Most writers will say they have been writing for as long as they could hold a pen. I suppose I am no different. But how many can remember the precise moment they learned the power of the written word. I can.
See, I had a dog. But she wasn’t just any dog. Her name was Arrow and she was a jet-black Great Dane with a pure, white arrow head on her chest. To me, she was the most regal and beautiful dog I had ever seen. I was nine…
Arrow was my best friend and the name of a popular song back then, “Me and My Arrow,” by Harry Nilsson from his album, The Point. OK, so I just dated myself… the point is, I loved my dog as any child does.
But there was one… kind of… smallish problem about Arrow. She was destructive!
That is not a word you want to use in the same sentence with "Great Dane." She scratched the molding around the front door of our old Victorian. The wood work was part of the charm and period flare of our house – and not easily replaced. She was also very smart. She knew how to open the front door and let herself out. But she was loyal. She would never run away. She just loafed around outside until someone noticed she was missing.
But then there was that fateful day when my sister, my mom, and I returned home from a day of clothes shopping...
Our living room doors were always kept shut so Arrow would not… well... we had no idea what Arrow might do, but we didn’t want to find out. I remember my mom walking ahead of us, in the downstairs hall, on her way upstairs to put the bags away. When she got to the living room doors, she stopped, and slowly turned her head. The living room doors were ajar. What she saw next, must have been horrifying to say the least.
Arrow had eaten the couches!
Now that I am a mom and have couches of my own, I can only imagine how horrified she must have felt. We had two brown velvet couches and a white shag rug – now I have really dated myself! There was fluff and stuff everywhere. That was my parents’ last straw.
Now, I am sure the other members of my family will remember this very differently. Actually, my sister, will probably argue that it never happened at all, but I profess that what I say next really did happen. The next morning, my parents were discussing the (Ahem) Arrow Dilemma. “What should we do with her?” my mom questioned. “We can’t give her to a farm. She’s not exactly a farm dog,” said my dad. And then I heard it. Now, I can’t say exactly who suggested it but my heart stopped dead. “We might have to destroy her.” I had been around animals long enough to know what that meant. They were going to kill my best friend!
As the youngest children are sometimes… well… ignored, I tried my best to get everyone’s attention to fight against all hope that this was a most ghastly solution. But no one would listen to me. I yelled. I hollered. I stood on a kitchen chair, but the grown-ups just spoke around me. So I decided to do the only thing I could think of…
I wrote a letter to G-d.
I wrote, “Dear G-d, my parents want to kill my best friend…” I am sure it was eloquently written with much drama and love. When I finished I pondered, how I would get this letter to G-d? Finally I thought mothers are the next best thing. That meant I had to find the perfect place where my mother would be sure to find it.

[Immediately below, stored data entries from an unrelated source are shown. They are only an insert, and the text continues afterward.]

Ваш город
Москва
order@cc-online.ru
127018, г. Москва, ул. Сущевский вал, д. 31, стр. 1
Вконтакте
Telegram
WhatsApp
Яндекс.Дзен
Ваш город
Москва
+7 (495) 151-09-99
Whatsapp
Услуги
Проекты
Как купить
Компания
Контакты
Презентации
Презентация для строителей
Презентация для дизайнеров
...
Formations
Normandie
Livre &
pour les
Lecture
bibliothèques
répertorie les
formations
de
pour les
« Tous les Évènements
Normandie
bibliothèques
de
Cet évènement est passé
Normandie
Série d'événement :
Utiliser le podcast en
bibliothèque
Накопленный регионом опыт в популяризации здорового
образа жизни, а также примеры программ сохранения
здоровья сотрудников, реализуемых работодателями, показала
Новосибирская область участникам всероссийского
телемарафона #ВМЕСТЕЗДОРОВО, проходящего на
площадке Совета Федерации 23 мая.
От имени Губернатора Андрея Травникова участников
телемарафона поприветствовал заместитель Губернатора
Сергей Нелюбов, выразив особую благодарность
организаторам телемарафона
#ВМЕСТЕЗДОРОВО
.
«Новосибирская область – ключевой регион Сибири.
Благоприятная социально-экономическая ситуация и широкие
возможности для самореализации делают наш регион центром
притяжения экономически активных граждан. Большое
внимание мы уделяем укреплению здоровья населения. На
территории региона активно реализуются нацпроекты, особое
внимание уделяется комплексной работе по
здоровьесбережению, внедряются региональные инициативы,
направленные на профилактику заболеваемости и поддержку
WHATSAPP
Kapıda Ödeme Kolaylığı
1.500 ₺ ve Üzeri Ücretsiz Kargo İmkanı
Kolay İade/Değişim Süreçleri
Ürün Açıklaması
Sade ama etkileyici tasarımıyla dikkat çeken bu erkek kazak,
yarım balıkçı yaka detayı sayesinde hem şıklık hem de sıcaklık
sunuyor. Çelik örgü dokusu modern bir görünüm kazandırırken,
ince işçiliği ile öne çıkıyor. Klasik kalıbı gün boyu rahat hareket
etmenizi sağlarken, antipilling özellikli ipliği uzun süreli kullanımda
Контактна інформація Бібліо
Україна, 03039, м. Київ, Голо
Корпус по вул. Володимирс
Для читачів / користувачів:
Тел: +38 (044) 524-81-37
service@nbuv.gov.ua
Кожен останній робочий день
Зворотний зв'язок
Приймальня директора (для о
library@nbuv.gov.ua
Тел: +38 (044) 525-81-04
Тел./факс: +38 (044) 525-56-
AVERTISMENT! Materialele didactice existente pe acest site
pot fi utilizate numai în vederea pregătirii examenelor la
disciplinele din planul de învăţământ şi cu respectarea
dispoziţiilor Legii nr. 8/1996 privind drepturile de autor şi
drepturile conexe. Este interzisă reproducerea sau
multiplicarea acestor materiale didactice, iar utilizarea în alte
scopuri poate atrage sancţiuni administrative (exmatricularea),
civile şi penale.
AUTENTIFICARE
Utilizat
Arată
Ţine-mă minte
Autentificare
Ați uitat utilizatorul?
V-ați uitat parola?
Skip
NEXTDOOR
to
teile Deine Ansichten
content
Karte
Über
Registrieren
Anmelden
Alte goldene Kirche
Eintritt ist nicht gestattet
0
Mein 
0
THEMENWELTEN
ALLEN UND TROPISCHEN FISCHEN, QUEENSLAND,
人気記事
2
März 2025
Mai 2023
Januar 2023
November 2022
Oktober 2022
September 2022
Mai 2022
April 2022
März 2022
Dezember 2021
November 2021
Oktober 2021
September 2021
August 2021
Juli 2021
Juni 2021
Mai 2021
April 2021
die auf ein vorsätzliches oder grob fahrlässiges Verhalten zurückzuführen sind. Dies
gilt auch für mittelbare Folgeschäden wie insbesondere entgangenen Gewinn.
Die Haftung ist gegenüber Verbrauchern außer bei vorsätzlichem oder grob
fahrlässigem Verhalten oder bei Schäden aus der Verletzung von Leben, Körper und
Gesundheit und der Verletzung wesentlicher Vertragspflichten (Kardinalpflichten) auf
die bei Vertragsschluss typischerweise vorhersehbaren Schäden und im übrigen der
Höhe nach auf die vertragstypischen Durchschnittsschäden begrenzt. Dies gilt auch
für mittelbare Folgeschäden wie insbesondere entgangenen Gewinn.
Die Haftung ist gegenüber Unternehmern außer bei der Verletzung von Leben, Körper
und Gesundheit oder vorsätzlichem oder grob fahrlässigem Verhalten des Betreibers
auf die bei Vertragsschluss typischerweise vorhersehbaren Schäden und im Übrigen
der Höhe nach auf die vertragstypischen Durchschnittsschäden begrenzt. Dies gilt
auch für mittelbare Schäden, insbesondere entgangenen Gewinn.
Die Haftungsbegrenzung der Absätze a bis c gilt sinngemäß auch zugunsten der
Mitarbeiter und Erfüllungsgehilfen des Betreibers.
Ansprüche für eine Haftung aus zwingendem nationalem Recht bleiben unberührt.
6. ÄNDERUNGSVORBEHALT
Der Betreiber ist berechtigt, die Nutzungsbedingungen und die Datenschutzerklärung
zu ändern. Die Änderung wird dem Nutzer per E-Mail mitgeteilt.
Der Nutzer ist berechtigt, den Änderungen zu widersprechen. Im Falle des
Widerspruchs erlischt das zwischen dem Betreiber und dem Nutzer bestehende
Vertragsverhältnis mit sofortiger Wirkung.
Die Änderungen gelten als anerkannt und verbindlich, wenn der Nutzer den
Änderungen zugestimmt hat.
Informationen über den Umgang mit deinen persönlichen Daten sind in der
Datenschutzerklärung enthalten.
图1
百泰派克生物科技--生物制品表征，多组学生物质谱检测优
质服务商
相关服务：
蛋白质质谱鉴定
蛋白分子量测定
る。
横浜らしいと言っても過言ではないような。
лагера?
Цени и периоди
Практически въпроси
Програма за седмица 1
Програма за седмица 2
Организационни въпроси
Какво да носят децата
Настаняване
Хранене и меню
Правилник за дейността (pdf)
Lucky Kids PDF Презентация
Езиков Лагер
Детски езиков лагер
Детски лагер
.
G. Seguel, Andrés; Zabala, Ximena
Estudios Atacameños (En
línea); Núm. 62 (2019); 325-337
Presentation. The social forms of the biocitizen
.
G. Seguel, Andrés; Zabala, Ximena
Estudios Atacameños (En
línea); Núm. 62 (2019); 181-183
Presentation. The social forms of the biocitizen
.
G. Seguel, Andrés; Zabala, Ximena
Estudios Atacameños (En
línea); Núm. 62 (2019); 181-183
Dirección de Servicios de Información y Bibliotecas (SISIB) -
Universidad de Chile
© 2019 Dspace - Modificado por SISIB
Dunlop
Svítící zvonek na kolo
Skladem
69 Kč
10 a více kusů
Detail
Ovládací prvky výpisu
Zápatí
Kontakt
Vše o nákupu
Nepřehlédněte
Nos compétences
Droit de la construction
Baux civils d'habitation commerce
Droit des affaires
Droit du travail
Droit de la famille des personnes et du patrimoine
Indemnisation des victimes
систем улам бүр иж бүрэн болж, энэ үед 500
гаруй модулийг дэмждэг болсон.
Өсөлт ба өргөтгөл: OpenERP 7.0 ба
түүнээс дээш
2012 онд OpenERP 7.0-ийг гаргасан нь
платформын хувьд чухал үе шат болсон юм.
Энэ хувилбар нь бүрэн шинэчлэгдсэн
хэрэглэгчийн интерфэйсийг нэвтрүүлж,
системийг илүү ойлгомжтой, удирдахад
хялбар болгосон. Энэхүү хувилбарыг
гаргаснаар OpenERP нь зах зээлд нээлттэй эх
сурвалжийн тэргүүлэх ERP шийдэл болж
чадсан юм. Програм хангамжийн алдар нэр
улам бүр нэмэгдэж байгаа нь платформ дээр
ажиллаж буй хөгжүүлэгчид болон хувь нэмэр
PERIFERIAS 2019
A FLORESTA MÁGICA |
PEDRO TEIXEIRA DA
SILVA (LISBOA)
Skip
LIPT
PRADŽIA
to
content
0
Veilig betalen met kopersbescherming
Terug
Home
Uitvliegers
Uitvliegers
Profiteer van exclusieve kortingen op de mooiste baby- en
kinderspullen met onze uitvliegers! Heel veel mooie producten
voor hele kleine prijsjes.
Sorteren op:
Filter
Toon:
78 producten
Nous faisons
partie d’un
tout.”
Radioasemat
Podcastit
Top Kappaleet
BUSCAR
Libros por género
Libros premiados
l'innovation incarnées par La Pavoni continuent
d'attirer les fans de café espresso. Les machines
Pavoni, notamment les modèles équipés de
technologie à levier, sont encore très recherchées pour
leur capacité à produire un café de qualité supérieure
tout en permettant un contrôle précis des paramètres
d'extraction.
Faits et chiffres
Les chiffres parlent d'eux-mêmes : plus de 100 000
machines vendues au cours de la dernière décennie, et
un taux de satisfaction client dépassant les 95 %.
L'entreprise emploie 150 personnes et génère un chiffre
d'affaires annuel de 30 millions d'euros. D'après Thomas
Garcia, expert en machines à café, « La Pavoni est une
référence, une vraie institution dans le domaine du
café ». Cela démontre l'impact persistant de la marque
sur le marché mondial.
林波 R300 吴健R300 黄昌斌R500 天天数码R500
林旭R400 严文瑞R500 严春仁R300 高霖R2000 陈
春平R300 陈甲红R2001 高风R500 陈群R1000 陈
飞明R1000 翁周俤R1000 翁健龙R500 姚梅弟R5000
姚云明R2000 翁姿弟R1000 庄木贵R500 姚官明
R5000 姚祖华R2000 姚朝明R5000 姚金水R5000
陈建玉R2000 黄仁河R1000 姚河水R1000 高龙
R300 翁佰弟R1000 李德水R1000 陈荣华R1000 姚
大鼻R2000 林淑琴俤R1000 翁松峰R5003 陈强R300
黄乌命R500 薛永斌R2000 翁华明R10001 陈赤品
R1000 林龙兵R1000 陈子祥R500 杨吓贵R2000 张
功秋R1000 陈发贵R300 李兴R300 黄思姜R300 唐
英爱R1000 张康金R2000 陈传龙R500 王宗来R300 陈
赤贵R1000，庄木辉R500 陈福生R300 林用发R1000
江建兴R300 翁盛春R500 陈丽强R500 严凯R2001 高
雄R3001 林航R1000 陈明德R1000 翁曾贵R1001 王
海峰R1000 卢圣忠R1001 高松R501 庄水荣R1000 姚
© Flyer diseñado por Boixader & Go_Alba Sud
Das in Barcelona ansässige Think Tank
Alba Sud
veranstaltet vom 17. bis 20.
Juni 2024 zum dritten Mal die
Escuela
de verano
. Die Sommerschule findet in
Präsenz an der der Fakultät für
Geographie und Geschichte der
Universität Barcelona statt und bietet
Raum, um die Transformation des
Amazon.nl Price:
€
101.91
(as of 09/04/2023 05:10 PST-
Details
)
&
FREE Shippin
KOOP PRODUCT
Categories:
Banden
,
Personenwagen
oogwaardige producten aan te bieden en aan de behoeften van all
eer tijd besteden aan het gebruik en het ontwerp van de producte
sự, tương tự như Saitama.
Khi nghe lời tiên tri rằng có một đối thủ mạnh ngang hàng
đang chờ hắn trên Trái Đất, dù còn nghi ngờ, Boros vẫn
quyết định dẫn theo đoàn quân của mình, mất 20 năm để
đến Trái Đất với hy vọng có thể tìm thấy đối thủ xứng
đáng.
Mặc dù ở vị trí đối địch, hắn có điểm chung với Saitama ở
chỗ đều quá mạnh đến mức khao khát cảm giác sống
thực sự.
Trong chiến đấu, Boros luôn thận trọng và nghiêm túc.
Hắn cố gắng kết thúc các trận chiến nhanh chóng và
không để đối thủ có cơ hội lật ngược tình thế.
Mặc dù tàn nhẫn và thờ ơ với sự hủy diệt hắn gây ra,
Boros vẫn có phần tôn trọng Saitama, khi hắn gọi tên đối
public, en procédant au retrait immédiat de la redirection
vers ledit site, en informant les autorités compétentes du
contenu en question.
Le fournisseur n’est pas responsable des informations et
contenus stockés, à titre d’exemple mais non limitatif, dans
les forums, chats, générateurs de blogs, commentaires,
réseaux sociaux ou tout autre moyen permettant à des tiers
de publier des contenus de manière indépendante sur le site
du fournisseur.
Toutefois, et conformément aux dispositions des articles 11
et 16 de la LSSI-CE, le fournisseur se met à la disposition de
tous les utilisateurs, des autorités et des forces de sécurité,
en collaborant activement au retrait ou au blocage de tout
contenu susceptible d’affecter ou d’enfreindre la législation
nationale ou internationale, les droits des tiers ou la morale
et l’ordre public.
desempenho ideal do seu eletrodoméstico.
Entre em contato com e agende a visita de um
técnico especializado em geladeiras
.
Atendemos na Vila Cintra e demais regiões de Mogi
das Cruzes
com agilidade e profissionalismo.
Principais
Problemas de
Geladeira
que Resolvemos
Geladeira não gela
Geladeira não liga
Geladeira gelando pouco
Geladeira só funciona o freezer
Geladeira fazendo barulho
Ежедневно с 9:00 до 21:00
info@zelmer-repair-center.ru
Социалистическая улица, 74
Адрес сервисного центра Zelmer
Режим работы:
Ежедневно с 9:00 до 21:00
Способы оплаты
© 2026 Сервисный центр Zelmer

So, I asked myself, where do mothers go where no one is allowed to follow them, yet they would have peace and quiet to concentrate? THE BATHROOM! I ran to the bathroom, with letter in hand, and strategically placed it on a little marble cabinet we had right beside the toilet and I waited. And I waited. And I waited. Until finally my mother went in and shut the door.
Now I can’t say for sure that she read my letter, but I will tell you this… When she came out she gave me an especially long hug, and Arrow lived a long, long life for a Dane, and a writer was born!